L'objet Quelconque: Recherches sur l'ontologie de l'objet (Problemes et controverses)整理的なメモ。前に触れたフレデリック・ネフの本(Frédérique Nef, L’objet quelconque : Recherches sur l’ontologie de l’objet (Problèmes et controverses), J.Vrin, 1998)も、速度的にはゆっくりだが、相変わらず読み進めているところ。第二部第三章をうろついている。話は14世紀のリミニのグレゴリウスに遡る「複合的意味対象」(complexe significabile)という概念の、近代以降における復権の小史になっている(もちろんそれはさらに昔の、ストア派の「レクトン」にまで遡ることもできるわけだが)。複合的意味対象は、意味を担っているのが命題における項ではなくて、その項についての命題そのものだと見る考え方。つまり意味が表すのは、一般的な対象物ではなく、対象物が述語と組み合わされた「事態」であるとされる。リミニのグレゴリウスは、それを知識の対象と見なしていた。いわば心的な事象である。ここには意味論から認識論へのシフトがあるとされ、これが後にボルツァーノ(の主観的表象・客観的表象の区別)やブレンターノなどを経て、マイノングにいたり、新たな装いのもとでいわば周回的に復活する。
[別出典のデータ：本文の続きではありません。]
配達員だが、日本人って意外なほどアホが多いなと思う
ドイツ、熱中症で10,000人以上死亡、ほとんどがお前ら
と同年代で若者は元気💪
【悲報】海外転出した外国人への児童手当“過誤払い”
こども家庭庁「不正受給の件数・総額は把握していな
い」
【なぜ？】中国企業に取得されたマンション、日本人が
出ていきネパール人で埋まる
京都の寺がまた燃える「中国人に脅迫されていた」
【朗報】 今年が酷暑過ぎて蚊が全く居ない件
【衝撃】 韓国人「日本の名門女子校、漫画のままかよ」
マイノングの場合には、対象(客体)と「対象的なもの(客体となりうるもの)」(Objective)とが区別される。前者は実在(existe)するが、後者は事象として存在(subsiste)する。複合的意味対象はこの後者の「対象的なもの」に属し、なんらかの事象ではあるが実際に存在はしていないもの、とされる。「雪は白い」という場合、雪そのものは対象だが、「白いものとしての雪」は対象的なものになる。マイノングは対象的なものと「事態」とは別物だと主張しているそうで、ネフによれば「意味対象を単純なものにするため、存在論を複雑化した」とされる。事態(Sachverhaft)の起源はブレンターノにあるかもと言われ、その概念をフッサールやマイノングが用いるようになったらしい。フレーゲの場合にはまた立ち位置が大きく異なり、意味対象は思惟にほからならず、それは外界の事物でも表象でもない第三の世界に属するものとされる。フレーゲの存在論では、実在か事象としての存在かは問題にならず、対象によって機能が飽和される(満たされる)かどうかが問題になる。存在論の複雑化をフレーゲは拒み、むしろ意味論のほうを複雑化させるのだ、というわけだ。マイノングとフレーゲのあいだのこうした対称性を、ネフは取り上げてみせる。